[The following text was prepared by Gavin Magrath for oral submission on behalf of Lawyers’ Rights Watch Canada to the 27th Session of the United Nations Human Right Council, Geneva, September 2014]
Lawyers’ Rights Watch Canada commends the Working Group on Enforced Disappearances and its Chair-Rapporteur Ariel Dulitzky for their report to Council, and the Working Group on Arbitrary Detention and Chair-Rapporteur Mads Andenas for their Report to Council. LRWC shares the concerns raised in both reports.
Recognizing that deprivation of liberty is among the most serious of human rights abuses, which can only be justified when absolutely necessary to meet a pressing societal need, we emphasize that arbitrary detention and enforced disappearance of human rights defenders constitute a grave violation of protected rights, a serious contravention of rule of law principles, and an attack on institutions intended to protect rights and remedy violations.
We condemn the prevailing impunity for the arbitrary detention and enforced disappearance of human rights defenders by state actors under the guise of national security, or the authority of laws criminalizing the peaceful exercise of protected rights.
We urge Council to support the Working Groups by calling on states to comply with working group recommendations and to act to remedy and to prevent arbitrary detentions and enforced disappearances.
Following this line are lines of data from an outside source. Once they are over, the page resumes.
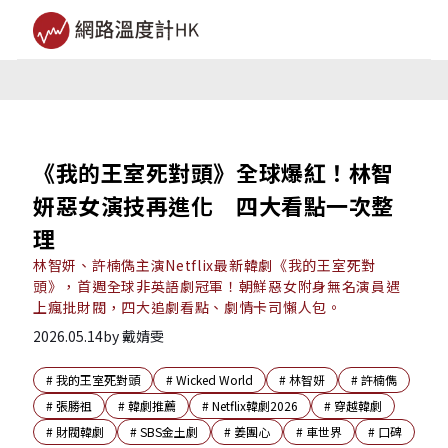
《我的王室死對頭》全球爆紅！林智
妍惡女演技再進化 四大看點一次整
理
林智妍、許楠儁主演Netflix最新韓劇《我的王室死對
頭》，首週全球非英語劇冠軍！朝鮮惡女附身無名演員遇
上瘋批財閥，四大追劇看點、劇情卡司懶人包。
2026.05.14
by
戴婧雯
#
我的王室死對頭
#
Wicked World
#
林智妍
#
許楠儁
#
張勝祖
#
韓劇推薦
#
Netflix韓劇2026
#
穿越韓劇
#
財閥韓劇
#
SBS金土劇
#
姜團心
#
車世界
#
口碑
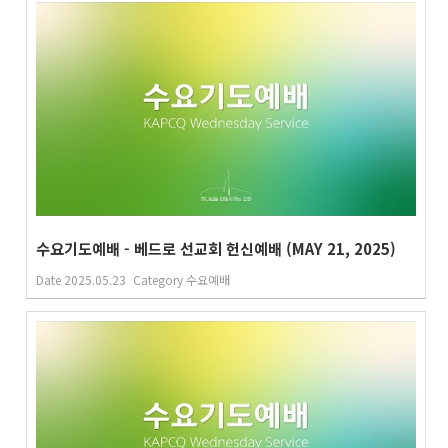
수요기도예배 - 베드로 선교회 헌신예배 (MAY 21, 2025)
Date
2025.05.23
Category
수요예배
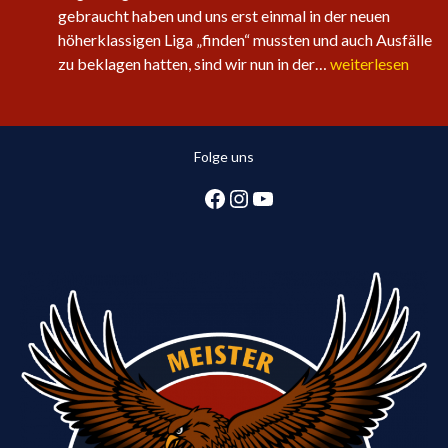
gebraucht haben und uns erst einmal in der neuen
höherklassigen Liga „finden“ mussten und auch Ausfälle
Sechster
zu beklagen hatten, sind wir nun in der…
weiterlesen
Sieg
in
Folge
Folge uns
für
die
Facebook
Instagram
YouTube
1.
Herren:
Huntlosen
sichert
2.
Tabellenplatz
in
Regionsliga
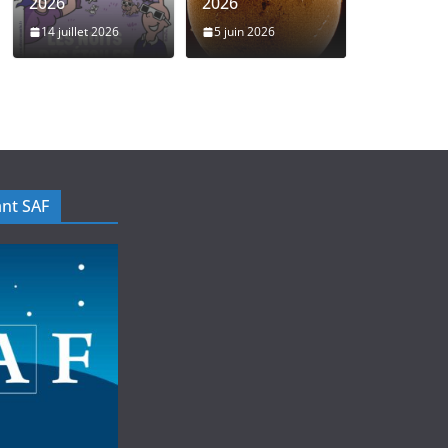
2026
2026
14 juillet 2026
5 juin 2026
nt SAF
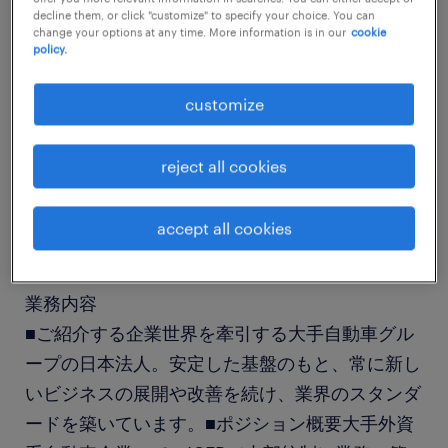
decline them, or click "customize" to specify your choice. You can
change your options at any time. More information is in our
cookie
policy.
job details
customize
社名
社名非公開
reject all cookies
職種
accept all cookies
法務、コンプライアンス、内部統制
業務内容
■ご紹介する企業世界を牽引する大手自動車グル
ープの日本法人。安定した基盤のもと、常に新し
いビジネスの展開や改善を続け、業界のスタンダ
ードを築いています。■ポジション概要大手外資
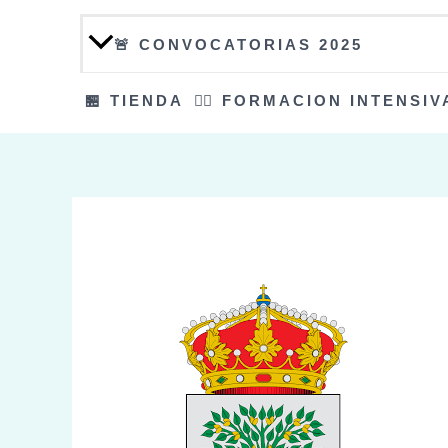
🚨 CONVOCATORIAS 2025
🏪 TIENDA
👮‍♀️ FORMACION INTENSIV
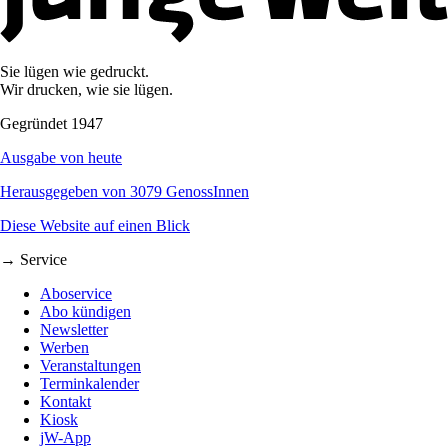
Sie lügen wie gedruckt.
Wir drucken, wie sie lügen.
Gegründet 1947
Ausgabe von heute
Herausgegeben von 3079 GenossInnen
Diese Website auf einen Blick
→ Service
Aboservice
Abo kündigen
Newsletter
Werben
Veranstaltungen
Terminkalender
Kontakt
Kiosk
jW-App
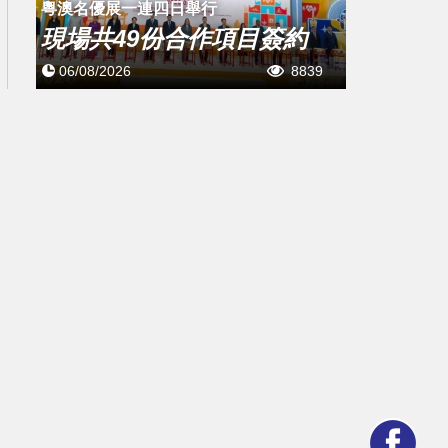
粵澳名優展一連四日舉行
現場共49份合作項目簽約
06/08/2026
8839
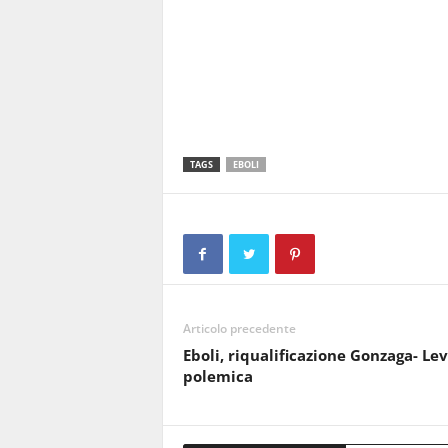
TAGS
EBOLI
Articolo precedente
Eboli, riqualificazione Gonzaga- Levi
polemica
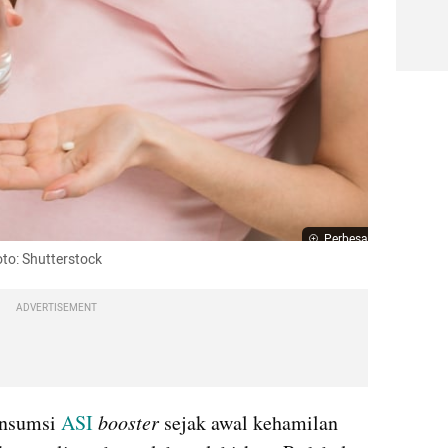
Perbesar
oto: Shutterstock
ADVERTISEMENT
nsumsi 
ASI
booster
 sejak awal kehamilan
Specific cases include.:
- The prosecution of N. Surendran, a lawyer and member of the Malaysian Parliament, for sedition in respect of statements made in defence of his client;
- The recent arrest of Azmi Sharom, a law professor from the university Malaya, on sedition charges;
- The case of Le Quoc Quan of Viet Nam, who remains in detention despite the November 2013 opinion of the Working Group that he had been denied fair trial rights because of his human rights advocacy;
- The disappearance last week of Kittisak Soomsri of Thailand whose whereabouts remain unknown;
- The arrest, disappearance, or arbitrary killing of numerous human rights defenders in Egypt since 2013; and
- The criminalization in Bahrain of numerous human rights defenders for exercising their rights to peaceful expression, assembly and association.
We join the Special Rapporteurs in urging States to “refrain from criminalizing defenders’ peaceful and legitimate activities,” to combat impunity by ensuring prompt and impartial investigations and holding perpetrators accountable, and to ensure that reprisals against defenders are “firmly and unequivocally condemned.”